* [Input data]
*** Block opens ***

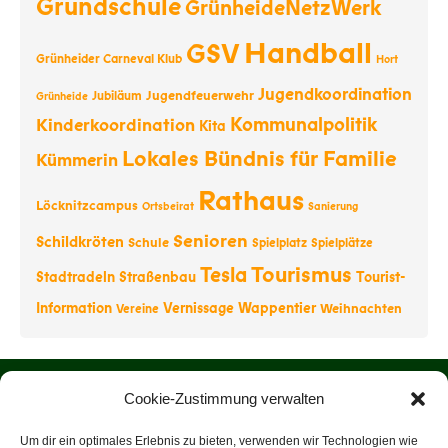
Grundschule
GrünheideNetzWerk
Handball
GSV
Grünheider Carneval Klub
Hort
Jugendkoordination
Jugendfeuerwehr
Jubiläum
Grünheide
Kommunalpolitik
Kinderkoordination
Kita
Lokales Bündnis für Familie
Kümmerin
Rathaus
Löcknitzcampus
Ortsbeirat
Sanierung
Senioren
Schildkröten
Schule
Spielplatz
Spielplätze
Tourismus
Tesla
Stadtradeln
Straßenbau
Tourist-
Information
Vernissage
Wappentier
Weihnachten
Vereine
Startseite
Cookie-Zustimmung verwalten
Über uns
Um dir ein optimales Erlebnis zu bieten, verwenden wir Technologien wie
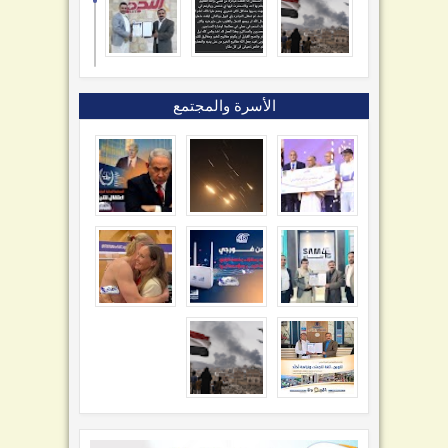
الأسرة والمجتمع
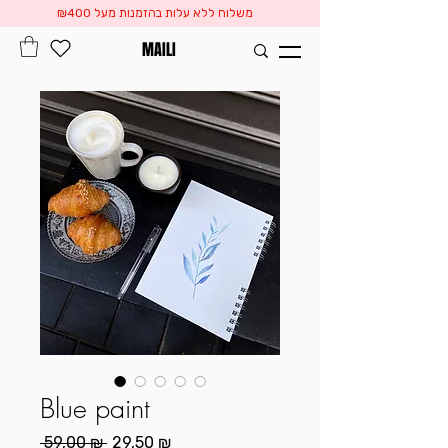
משלוח ללא עלות בהזמנות מעל ₪400
MAILI
Blue paint
Prix
Prix
 59,00 ₪ 
29,50 ₪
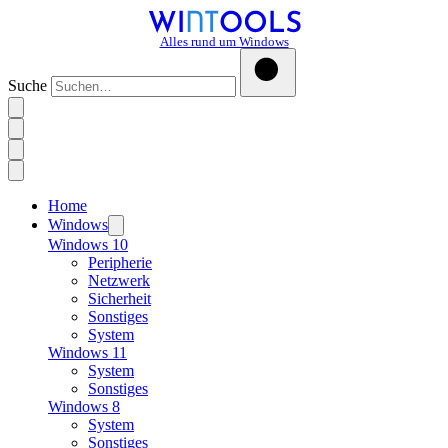
Alles rund um Windows
Suche
Home
Windows
Windows 10
Peripherie
Netzwerk
Sicherheit
Sonstiges
System
Windows 11
System
Sonstiges
Windows 8
System
Sonstiges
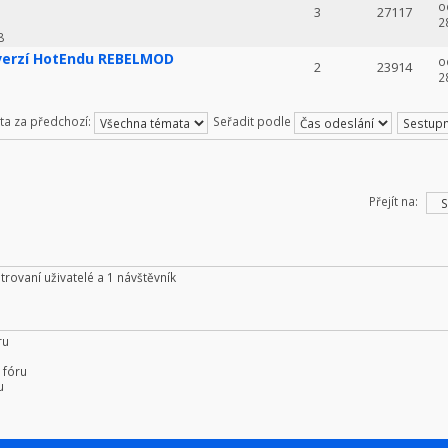
o
3
27117
2
8
 verzí HotEndu REBELMOD
o
2
23914
2
ta za předchozí:
Seřadit podle
Přejít na:
trovaní uživatelé a 1 návštěvník
ru
 fóru
u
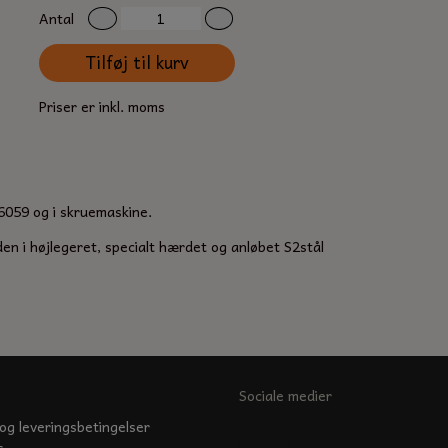
Antal
Tilføj til kurv
Priser er inkl. moms
059 og i skruemaskine.
den i højlegeret, specialt hærdet og anløbet S2stål
Sociale medier
og leveringsbetingelser
s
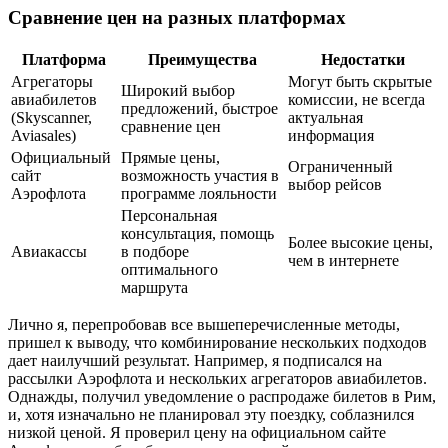
Сравнение цен на разных платформах
Платформа
Преимущества
Недостатки
Агрегаторы
Могут быть скрытые
Широкий выбор
авиабилетов
комиссии, не всегда
предложений, быстрое
(Skyscanner,
актуальная
сравнение цен
Aviasales)
информация
Официальный
Прямые цены,
Ограниченный
сайт
возможность участия в
выбор рейсов
Аэрофлота
программе лояльности
Персональная
консультация, помощь
Более высокие цены,
Авиакассы
в подборе
чем в интернете
оптимального
маршрута
Лично я, перепробовав все вышеперечисленные методы,
пришел к выводу, что комбинирование нескольких подходов
дает наилучший результат. Например, я подписался на
рассылки Аэрофлота и нескольких агрегаторов авиабилетов.
Однажды, получил уведомление о распродаже билетов в Рим,
и, хотя изначально не планировал эту поездку, соблазнился
низкой ценой. Я проверил цену на официальном сайте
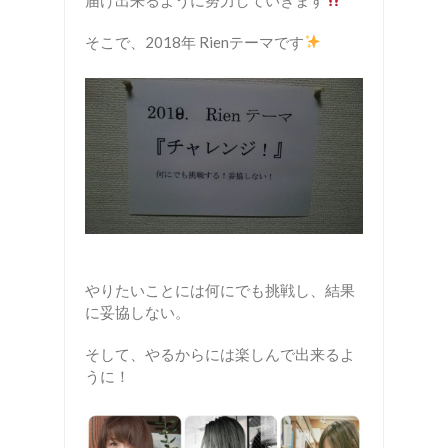
そこで、2018年 Rienテーマです
やりたいことには何にでも挑戦し、結果
に妥協しない。
そして、やるからには楽しんで出来るよ
うに！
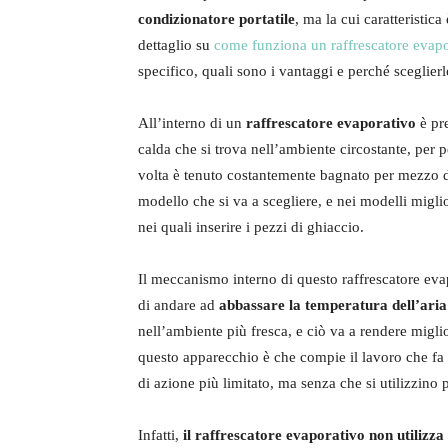
condizionatore portatile
, ma la cui caratteristica
dettaglio su
come funziona un raffrescatore evapo
specifico, quali sono i vantaggi e perché sceglierl
All’interno di un
raffrescatore evaporativo
è pr
calda che si trova nell’ambiente circostante, per p
volta è tenuto costantemente bagnato per mezzo d
modello che si va a scegliere, e nei modelli migli
nei quali inserire i pezzi di ghiaccio.
Il meccanismo interno di questo raffrescatore evap
di andare ad
abbassare la temperatura dell’aria
nell’ambiente più fresca, e ciò va a rendere miglio
questo apparecchio è che compie il lavoro che f
di azione più limitato, ma senza che si utilizzino p
Infatti,
il raffrescatore evaporativo non utilizza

*** Block closes ***

* [About this exercise]
Copy the whole listing above word for word but do not carry over the pictures.

* [Reply to the task]
Grundschule
GrünheideNetzWerk
Handball
GSV
Grünheider Carneval Klub
Hort
Jugendkoordination
Jugendfeuerwehr
Jubiläum
Grünheide
Kommunalpolitik
Kinderkoordination
Kita
Lokales Bündnis für Familie
Kümmerin
Rathaus
Löcknitzcampus
Ortsbeirat
Sanierung
Senioren
Schildkröten
Schule
Spielplatz
Spielplätze
Tourismus
Tesla
Stadtradeln
Straßenbau
Tourist-
Information
Vernissage
Wappentier
Weihnachten
Vereine
Startseite
Cookie-Zustimmung verwalten
Über uns
Um dir ein optimales Erlebnis zu bieten, verwenden wir Technologien wie
الأسرة والمجتمع
משלוח ללא עלות בהזמנות מעל ₪400
MAILI
Blue paint
Prix
Prix
 59,00 ₪ 
29,50 ₪
Alles rund um Windows
Suche
Home
Windows
Windows 10
Peripherie
Netzwerk
Sicherheit
Sonstiges
System
Windows 11
System
Sonstiges
Windows 8
System
Sonstiges
o
3
27117
2
8
 verzí HotEndu REBELMOD
o
2
23914
2
ta za předchozí:
Seřadit podle
Přejít na:
trovaní uživatelé a 1 návštěvník
ru
 fóru
u
Antal
Tilføj til kurv
Priser er inkl. moms
059 og i skruemaskine.
den i højlegeret, specialt hærdet og anløbet S2stål
Sociale medier
og leveringsbetingelser
s
Сравнение цен на разных платформах
Платформа
Преимущества
Недостатки
Агрегаторы
Могут быть скрытые
Широкий выбор
авиабилетов
комиссии, не всегда
предложений, быстрое
(Skyscanner,
актуальная
сравнение цен
Aviasales)
информация
Официальный
Прямые цены,
Ограниченный
сайт
возможность участия в
выбор рейсов
Аэрофлота
программе лояльности
Персональная
консультация, помощь
Более высокие цены,
Авиакассы
в подборе
чем в интернете
оптимального
маршрута
Лично я, перепробовав все вышеперечисленные методы,
пришел к выводу, что комбинирование нескольких подходов
дает наилучший результат. Например, я подписался на
рассылки Аэрофлота и нескольких агрегаторов авиабилетов.
Однажды, получил уведомление о распродаже билетов в Рим,
и, хотя изначально не планировал эту поездку, соблазнился
низкой ценой. Я проверил цену на официальном сайте
そこで、2018年 Rienテーマです
やりたいことには何にでも挑戦し、結果
に妥協しない。
そして、やるからには楽しんで出来るよ
うに！
condizionatore portatile
, ma la cui caratteristica
dettaglio su
come funziona un raffrescatore evapo
specifico, quali sono i vantaggi e perché sceglierl
All’interno di un
raffrescatore evaporativo
è pr
calda che si trova nell’ambiente circostante, per p
volta è tenuto costantemente bagnato per mezzo d
modello che si va a scegliere, e nei modelli migli
nei quali inserire i pezzi di ghiaccio.
Il meccanismo interno di questo raffrescatore evap
di andare ad
abbassare la temperatura dell’aria
nell’ambiente più fresca, e ciò va a rendere miglio
questo apparecchio è che compie il lavoro che f
di azione più limitato, ma senza che si utilizzino p
Infatti,
il raffrescatore evaporativo non utilizza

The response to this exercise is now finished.